These are issues that directly concern all of us who study consciousness, so it seems it would be in our best interest to strive for consensus. Given the conversation at ASSC20, we are pleased to have the opportunity to address some of the nuanced topics that arose more formally, and share some of the thinking we have done since the meeting. To reflect the heterogeneity of ideas and opinions surrounding this topic, we have organized this discussion into four distinct contributions.

—M.A.K.P. and I.P.

Practical and theoretical considerations in seeking the neural correlates of consciousness

Megan A. K. Peters

Psychology Department, University of California, Los Angeles, Los Angeles, CA 90095, USA . E-mail : meganakpeters@ucla.edu

As empirical scientists studying consciousness, we should be concerned with one question above all others: How can we design an experiment that will isolate the “conscious” processing of something from the “unconscious” processing of it, so that we can study the neural processing that underlies awareness – the neural correlates of consciousness (NCCs) – without inadvertently including a number of other confounds? This is the foundation of the scientific method.
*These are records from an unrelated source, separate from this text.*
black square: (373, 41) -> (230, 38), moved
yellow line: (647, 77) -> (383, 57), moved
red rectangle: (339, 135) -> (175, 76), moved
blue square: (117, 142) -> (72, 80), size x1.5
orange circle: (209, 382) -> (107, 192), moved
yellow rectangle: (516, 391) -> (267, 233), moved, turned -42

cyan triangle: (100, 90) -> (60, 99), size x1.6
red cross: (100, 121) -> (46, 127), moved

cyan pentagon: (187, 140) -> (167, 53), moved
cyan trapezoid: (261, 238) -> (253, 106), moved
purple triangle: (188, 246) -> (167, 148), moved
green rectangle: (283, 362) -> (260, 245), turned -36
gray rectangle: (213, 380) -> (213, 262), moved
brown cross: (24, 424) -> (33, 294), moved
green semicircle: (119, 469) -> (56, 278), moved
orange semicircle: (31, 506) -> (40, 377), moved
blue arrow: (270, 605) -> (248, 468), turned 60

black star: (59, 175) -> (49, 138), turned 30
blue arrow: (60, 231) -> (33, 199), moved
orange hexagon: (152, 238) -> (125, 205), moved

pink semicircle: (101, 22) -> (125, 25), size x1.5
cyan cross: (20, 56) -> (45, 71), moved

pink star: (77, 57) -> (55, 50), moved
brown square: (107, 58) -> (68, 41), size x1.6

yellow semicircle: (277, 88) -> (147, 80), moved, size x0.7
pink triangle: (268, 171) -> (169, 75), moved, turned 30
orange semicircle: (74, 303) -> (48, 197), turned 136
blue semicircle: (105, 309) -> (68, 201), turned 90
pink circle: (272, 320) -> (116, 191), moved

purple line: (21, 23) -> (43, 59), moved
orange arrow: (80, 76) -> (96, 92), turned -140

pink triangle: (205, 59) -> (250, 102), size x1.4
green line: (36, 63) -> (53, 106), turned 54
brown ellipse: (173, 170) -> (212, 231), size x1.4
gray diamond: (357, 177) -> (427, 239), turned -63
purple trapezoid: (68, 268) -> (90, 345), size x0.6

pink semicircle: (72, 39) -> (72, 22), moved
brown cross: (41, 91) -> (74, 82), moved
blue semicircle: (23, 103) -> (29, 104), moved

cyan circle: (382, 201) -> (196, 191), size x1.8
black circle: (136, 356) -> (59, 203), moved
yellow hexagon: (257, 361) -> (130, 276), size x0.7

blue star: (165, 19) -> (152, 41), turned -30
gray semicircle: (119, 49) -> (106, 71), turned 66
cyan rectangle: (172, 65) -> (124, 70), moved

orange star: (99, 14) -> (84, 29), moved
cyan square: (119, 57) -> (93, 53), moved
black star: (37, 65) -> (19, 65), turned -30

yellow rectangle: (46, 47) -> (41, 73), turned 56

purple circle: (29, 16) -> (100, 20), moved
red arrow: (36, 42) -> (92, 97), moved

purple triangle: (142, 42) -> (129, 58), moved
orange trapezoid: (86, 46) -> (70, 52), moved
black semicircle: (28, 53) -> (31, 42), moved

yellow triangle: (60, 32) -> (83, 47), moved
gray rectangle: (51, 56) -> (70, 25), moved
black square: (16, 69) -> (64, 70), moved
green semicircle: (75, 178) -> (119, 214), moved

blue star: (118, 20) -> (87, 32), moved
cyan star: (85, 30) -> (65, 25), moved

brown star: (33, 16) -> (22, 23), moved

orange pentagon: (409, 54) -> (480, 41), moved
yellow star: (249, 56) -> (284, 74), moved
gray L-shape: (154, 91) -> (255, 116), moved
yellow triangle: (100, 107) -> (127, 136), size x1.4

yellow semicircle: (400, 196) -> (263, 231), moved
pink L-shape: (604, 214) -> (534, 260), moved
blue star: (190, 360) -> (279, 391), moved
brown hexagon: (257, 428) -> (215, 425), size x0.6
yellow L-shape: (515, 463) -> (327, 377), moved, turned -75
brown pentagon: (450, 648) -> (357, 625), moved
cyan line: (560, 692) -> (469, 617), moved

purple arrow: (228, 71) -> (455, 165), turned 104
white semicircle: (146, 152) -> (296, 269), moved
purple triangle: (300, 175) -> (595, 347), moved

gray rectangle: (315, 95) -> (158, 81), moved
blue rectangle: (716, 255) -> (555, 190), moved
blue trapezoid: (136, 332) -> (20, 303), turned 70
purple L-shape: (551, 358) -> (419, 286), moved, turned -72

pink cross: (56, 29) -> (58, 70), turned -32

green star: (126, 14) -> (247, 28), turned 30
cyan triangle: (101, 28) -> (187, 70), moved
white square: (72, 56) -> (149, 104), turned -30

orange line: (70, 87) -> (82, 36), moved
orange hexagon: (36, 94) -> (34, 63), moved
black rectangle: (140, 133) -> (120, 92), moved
Of course, this has always been the goal of studies seeking the NCCs, for example via comparing brain activity in “conscious” and “unconscious” conditions (Baars 1993). But a number of confounds continue to plague our experiments. My goal here, therefore, is to briefly enumerate the current practical concerns in experiments seeking to identify the NCCs, and to discuss how a newly developed paradigm can directly address these practical issues (Peters and Lau 2015).

Isolating Awareness: Stimulus Strength and Performance Confounds

Two pervasive and closely related potential confounds in the scientific study of consciousness are stimulus signal strength and task performance capacity (Lau 2008; Aru ). Each of these needs to be controlled for if we want to isolate awareness to look for its neural correlates.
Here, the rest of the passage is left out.